● **TASK TO CARRY OUT**
In the copy, keep every line below as it is and leave out the pictures.

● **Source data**
┄┄┄┄┄┄

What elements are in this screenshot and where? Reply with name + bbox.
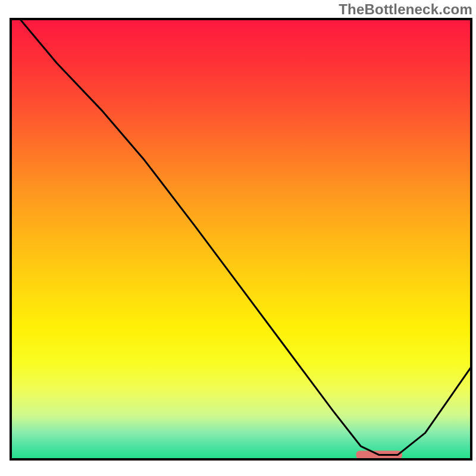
gradient-background (11, 19, 471, 459)
watermark-text: TheBottleneck.com (339, 1, 472, 18)
chart-container: TheBottleneck.com (0, 0, 476, 476)
bottleneck-chart (0, 0, 476, 476)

┄┄┄┄┄┄

● **RESPONSE BOX**
What elements are in this screenshot and where? Reply with name + bbox.
gradient-background (11, 19, 471, 459)
watermark-text: TheBottleneck.com (339, 1, 472, 18)
chart-container: TheBottleneck.com (0, 0, 476, 476)
bottleneck-chart (0, 0, 476, 476)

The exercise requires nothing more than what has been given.